Page-level text extractions
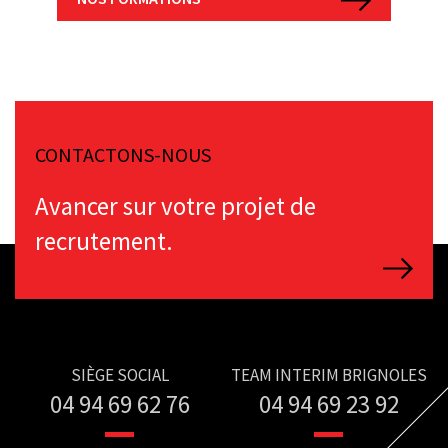
CONTACTONS-NOUS
Avancer sur votre projet de
recrutement.
SIÈGE SOCIAL
TEAM INTERIM BRIGNOLES
04 94 69 62 76
04 94 69 23 92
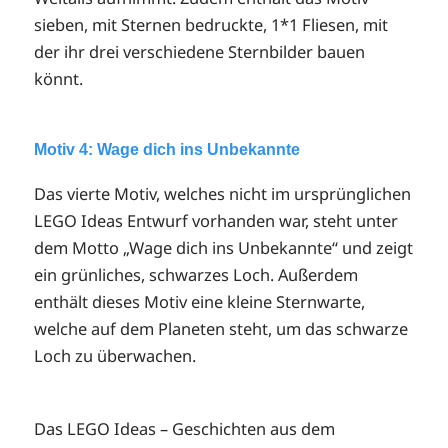
sieben, mit Sternen bedruckte, 1*1 Fliesen, mit
der ihr drei verschiedene Sternbilder bauen
könnt.
Motiv 4: Wage dich ins Unbekannte
Das vierte Motiv, welches nicht im ursprünglichen
LEGO Ideas Entwurf vorhanden war, steht unter
dem Motto „Wage dich ins Unbekannte“ und zeigt
ein grünliches, schwarzes Loch. Außerdem
enthält dieses Motiv eine kleine Sternwarte,
welche auf dem Planeten steht, um das schwarze
Loch zu überwachen.
Das LEGO Ideas – Geschichten aus dem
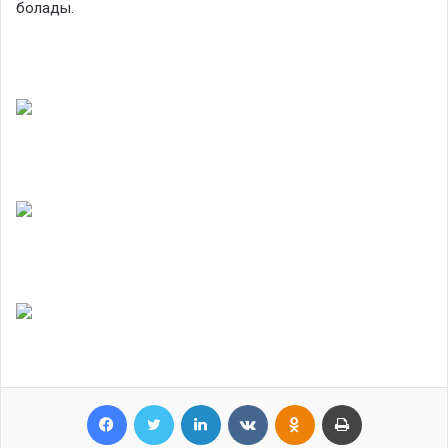
болады.
Facebook
Twitter
LinkedIn
VKontakte
Odnoklassniki
Print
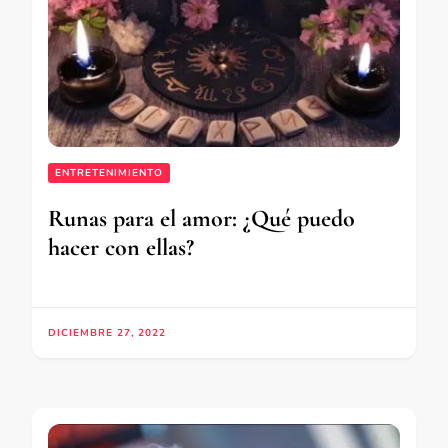
ENTRETENIMIENTO
Runas para el amor: ¿Qué puedo
hacer con ellas?
DICIEMBRE 27, 2022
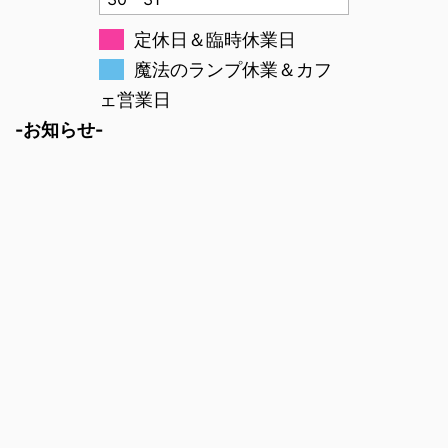
定休日＆臨時休業日
魔法のランプ休業＆カフ
ェ営業日
-お知らせ-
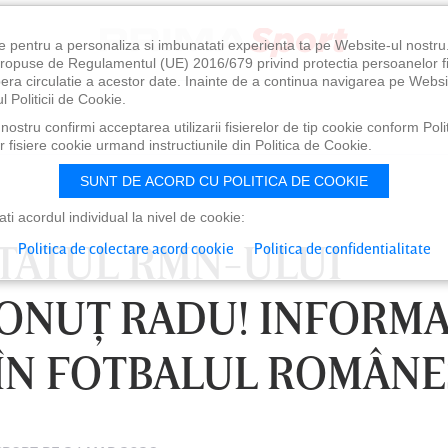
e pentru a personaliza si imbunatati experienta ta pe Website-ul nostr
i propuse de Regulamentul (UE) 2016/679 privind protectia persoanelor f
ibera circulatie a acestor date. Inainte de a continua navigarea pe Websi
l Politicii de Cookie.
ostru confirmi acceptarea utilizarii fisierelor de tip cookie conform Polit
 fisiere cookie urmand instructiunile din Politica de Cookie.
SUNT DE ACORD CU POLITICA DE COOKIE
i acordul individual la nivel de cookie:
LTATUL RMN-ULUI
Politica de colectare acord cookie
Politica de confidentialitate
IONUŢ RADU! INFORMA
ÎN FOTBALUL ROMÂNE
0
VINERI 07 AUG, 21:00
SÂ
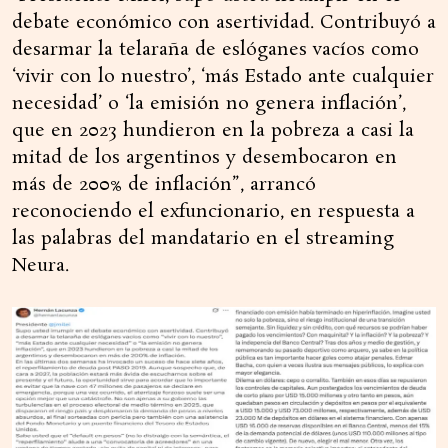
debate económico con asertividad. Contribuyó a
desarmar la telaraña de eslóganes vacíos como
‘vivir con lo nuestro’, ‘más Estado ante cualquier
necesidad’ o ‘la emisión no genera inflación’,
que en 2023 hundieron en la pobreza a casi la
mitad de los argentinos y desembocaron en
más de 200% de inflación”, arrancó
reconociendo el exfuncionario, en respuesta a
las palabras del mandatario en el streaming
Neura.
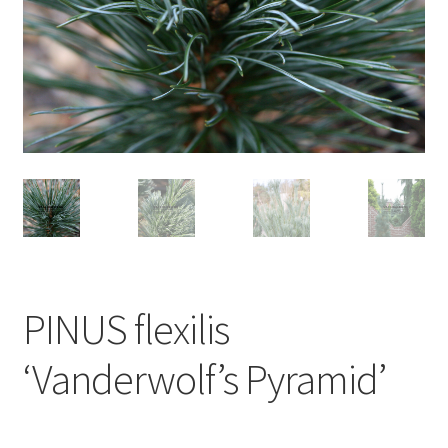
PINUS flexilis
‘Vanderwolf’s Pyramid’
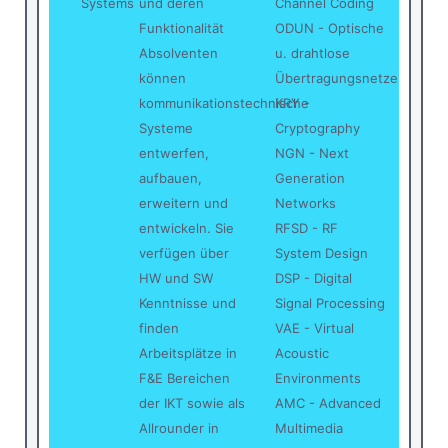
Systems
und deren
Channel Coding
Funktionalität
ODUN - Optische
Absolventen
u. drahtlose
können
Übertragungsnetze
kommunikationstechnische
KRY -
Systeme
Cryptography
entwerfen,
NGN - Next
aufbauen,
Generation
erweitern und
Networks
entwickeln. Sie
RFSD - RF
verfügen über
System Design
HW und SW
DSP - Digital
Kenntnisse und
Signal Processing
finden
VAE - Virtual
Arbeitsplätze in
Acoustic
F&E Bereichen
Environments
der IKT sowie als
AMC - Advanced
Allrounder in
Multimedia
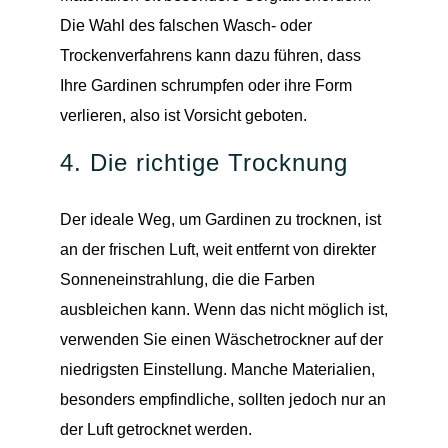
Die Wahl des falschen Wasch- oder
Trockenverfahrens kann dazu führen, dass
Ihre Gardinen schrumpfen oder ihre Form
verlieren, also ist Vorsicht geboten.
4. Die richtige Trocknung
Der ideale Weg, um Gardinen zu trocknen, ist
an der frischen Luft, weit entfernt von direkter
Sonneneinstrahlung, die die Farben
ausbleichen kann. Wenn das nicht möglich ist,
verwenden Sie einen Wäschetrockner auf der
niedrigsten Einstellung. Manche Materialien,
besonders empfindliche, sollten jedoch nur an
der Luft getrocknet werden.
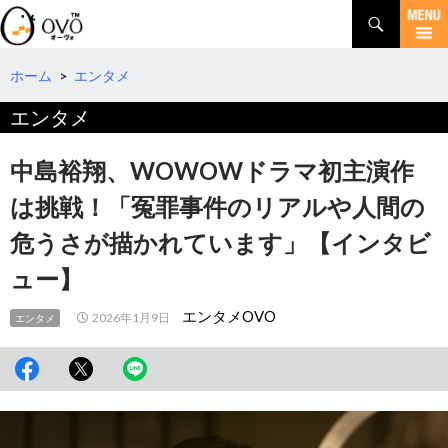
検
索
コ
ン
テ
ホーム
>
エンタメ
ン
エンタメ
ツ
へ
移
中島裕翔、WOWOWドラマ初主演作
動
は挑戦！「冤罪事件のリアルや人間の
危うさが描かれています」【インタビ
ュー】
エンタメOVO
2026年1月9日
エンタメ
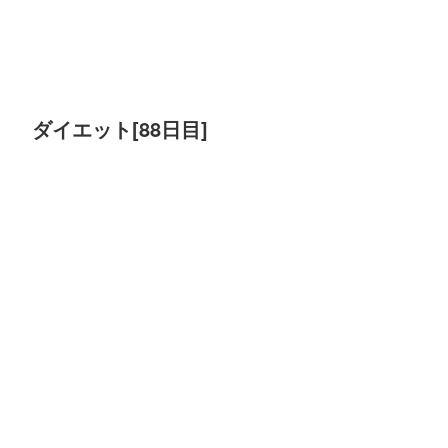
ダイエット[88日目]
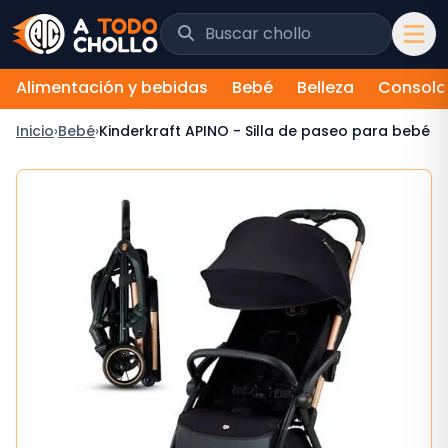
Saltar al contenido
Buscar chollos y tiendas
Alimentación y bebidas
Bebé
Belleza
Consola
Inicio
›
Bebé
›
Kinderkraft APINO - Silla de paseo para bebé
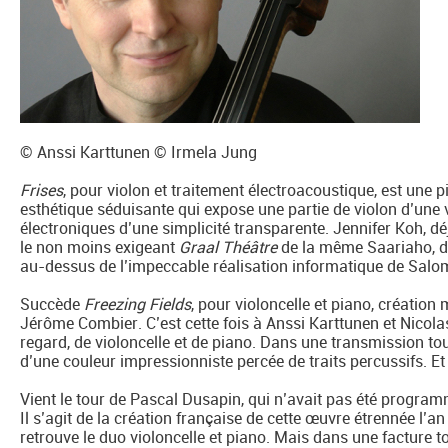
© Anssi Karttunen © Irmela Jung
Frises
, pour violon et traitement électroacoustique, est une
esthétique séduisante qui expose une partie de violon d’une 
électroniques d’une simplicité transparente. Jennifer Koh, dé
le non moins exigeant
Graal Théâtre
de la même Saariaho, dis
au-dessus de l’impeccable réalisation informatique de Salo
Succède
Freezing Fields
, pour violoncelle et piano, créati
Jérôme Combier. C’est cette fois à Anssi Karttunen et Nicola
regard, de violoncelle et de piano. Dans une transmission to
d’une couleur impressionniste percée de traits percussifs. Et
Vient le tour de Pascal Dusapin, qui n’avait pas été progr
Il s’agit de la création française de cette œuvre étrennée l’
retrouve le duo violoncelle et piano. Mais dans une facture to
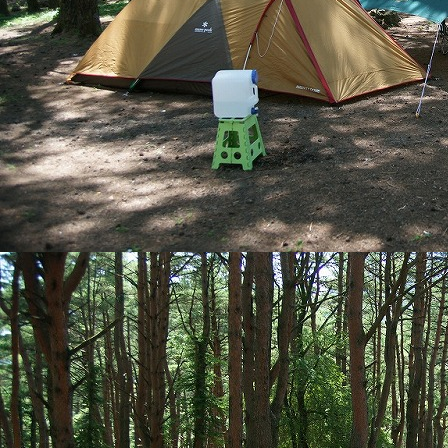
● ●【明日か
お願い ● ●
いつも当キャンプ
いつも当キャンプ
ます。
台風による設備等
たします。
なお、連日の雨の
路）に
ぬかるみや水たま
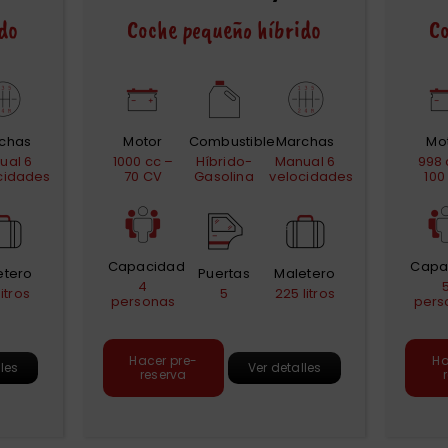
do
Coche pequeño híbrido
Co
chas
Motor
Combustible
Marchas
Mo
ual 6
1000 cc –
Híbrido-
Manual 6
998 
cidades
70 CV
Gasolina
velocidades
100
Capacidad
Capa
etero
Puertas
Maletero
4
litros
5
225 litros
personas
pers
Hacer pre-
Ha
lles
Ver detalles
reserva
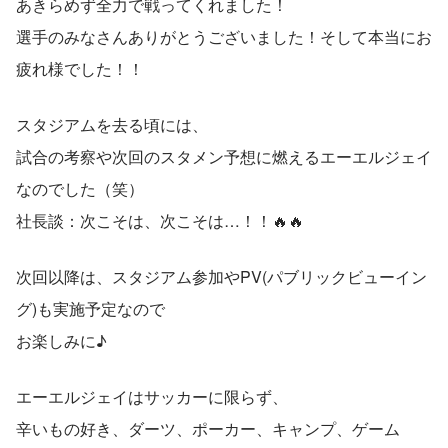
あきらめず全力で戦ってくれました！
選手のみなさんありがとうございました！そして本当にお
疲れ様でした！！
スタジアムを去る頃には、
試合の考察や次回のスタメン予想に燃えるエーエルジェイ
なのでした（笑）
社長談：次こそは、次こそは…！！🔥🔥
次回以降は、スタジアム参加やPV(パブリックビューイン
グ)も実施予定なので
お楽しみに♪
エーエルジェイはサッカーに限らず、
辛いもの好き、ダーツ、ポーカー、キャンプ、ゲーム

Directions: The required output is the exact run of lines from the start of the records through the line containing "i propuse de", both ends included, with no pictures.

Exercise answer:
CONTACTONS-NOUS
Avancer sur votre projet de
recrutement.
SIÈGE SOCIAL
TEAM INTERIM BRIGNOLES
04 94 69 62 76
04 94 69 23 92
sieben, mit Sternen bedruckte, 1*1 Fliesen, mit
der ihr drei verschiedene Sternbilder bauen
könnt.
Motiv 4: Wage dich ins Unbekannte
Das vierte Motiv, welches nicht im ursprünglichen
LEGO Ideas Entwurf vorhanden war, steht unter
dem Motto „Wage dich ins Unbekannte“ und zeigt
ein grünliches, schwarzes Loch. Außerdem
enthält dieses Motiv eine kleine Sternwarte,
welche auf dem Planeten steht, um das schwarze
Loch zu überwachen.
Das LEGO Ideas – Geschichten aus dem
болады.
Facebook
Twitter
LinkedIn
VKontakte
Odnoklassniki
Print
ENTRETENIMIENTO
Runas para el amor: ¿Qué puedo
hacer con ellas?
DICIEMBRE 27, 2022
定休日＆臨時休業日
魔法のランプ休業＆カフ
ェ営業日
-お知らせ-
e pentru a personaliza si imbunatati experienta ta pe Website-ul nostr
i propuse de Regulamentul (UE) 2016/679 privind protectia persoanelor f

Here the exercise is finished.